¿Por qué deberíamos convertir la Luna en el nuevo hogar de los telescopios?

Este artículo aborda la cuestión de «¿por qué deberíamos convertir la Luna en el nuevo hogar de los telescopios?», presenta las ventajas de los telescopios espaciales en comparación con los telescopios terrestres, y analiza los desafíos de control que plantea la construcción de grandes telescopios espaciales, así como la interferencia causada por la obstrucción de la Tierra. Además, explica que la Luna es un lugar ideal para construir nuevos telescopios, ya que no tiene atmósfera que interfiera, tiene una gravedad más baja, una actividad geológica reducida y permite exposiciones de larga duración para observar objetos más distantes y débiles.
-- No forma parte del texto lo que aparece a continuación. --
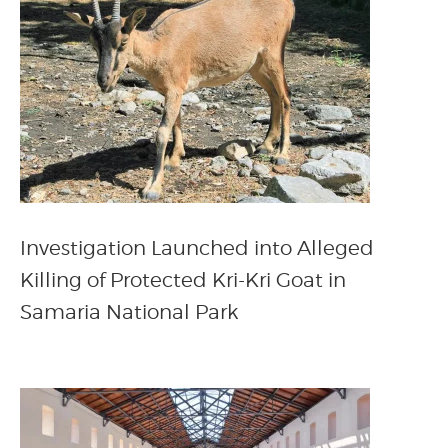
Investigation Launched into Alleged
Killing of Protected Kri-Kri Goat in
Samaria National Park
¿Por qué deberíamos convertir la Luna en el nuevo hogar de los telescopios?

Los telescopios espaciales tienen ventajas que los telescopios terrestres no pueden igualar: no hay absorción ni dispersión de las ondas electromagnéticas por la atmósfera, ni interferencias atmosféricas. Sin embargo, construir un telescopio espacial de gran tamaño no es una tarea fácil. Colocar un telescopio en órbita espacial es muy difícil debido a la gravedad cero. Otro problema proviene de la Tierra: la mayoría de los telescopios espaciales actuales no están en órbitas muy altas, y la obstrucción y las interferencias de la Tierra afectan significativamente la calidad y la eficiencia de las observaciones del telescopio.

Si hubiera una región sin atmósfera en la que construir un telescopio grande, sería perfecto. ¡Esta región es nuestra Luna! La Luna no tiene aire, por lo que no hay viento y las observaciones astronómicas no se verán afectadas. Los telescopios construidos en la Luna se llaman «telescopios lunares». La gravedad de la Luna es solo una sexta parte de la de la Tierra, por lo que la construcción será mucho más fácil que en la Tierra. La actividad geológica de la Luna es mínima: los sismos lunares son cientos de millones de veces menos intensos que los terremotos, y además, la Luna no se ve afectada por la actividad humana. Lo más importante es que la Luna tiene noches muy largas. ¡El período de rotación de la Luna es igual al de su órbita, que dura un mes, por lo que hay medio mes de noche. Además, debido a que la Luna no tiene atmósfera, el cielo está oscuro incluso durante el día. Esto nos permite hacer exposiciones de muy larga duración y observar objetos celestes más lejanos y débiles.